Description of the task. Copy out again, unchanged, the listing below from the line that has "- A cold chicken" through the line that has "de with rice, yogurt, cantaloupe, mint".

(Working data)

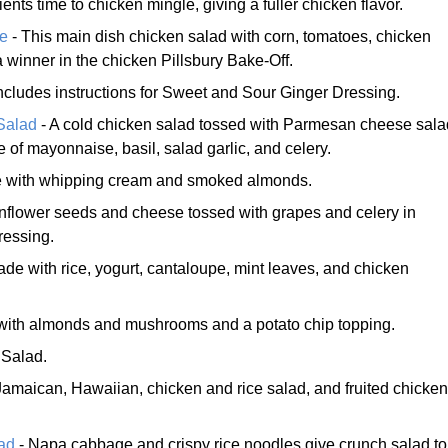
ents time to chicken mingle, giving a fuller chicken flavor.
e
- This main dish chicken salad with corn, tomatoes, chicken
 winner in the chicken Pillsbury Bake-Off.
ncludes instructions for Sweet and Sour Ginger Dressing.
Salad
- A cold chicken salad tossed with Parmesan cheese sala
 of mayonnaise, basil, salad garlic, and celery.
 with whipping cream and smoked almonds.
nflower seeds and cheese tossed with grapes and celery in
ressing.
de with rice, yogurt, cantaloupe, mint leaves, and chicken
ith almonds and mushrooms and a potato chip topping.
 Salad.
Jamaican, Hawaiian, chicken and rice salad, and fruited chicken
.
ad
- Napa cabbage and crispy rice noodles give crunch salad to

(End Working data)

Expected answer.
- A cold chicken salad tossed with Parmesan cheese sala
 of mayonnaise, basil, salad garlic, and celery.
 with whipping cream and smoked almonds.
nflower seeds and cheese tossed with grapes and celery in
ressing.
de with rice, yogurt, cantaloupe, mint leaves, and chicken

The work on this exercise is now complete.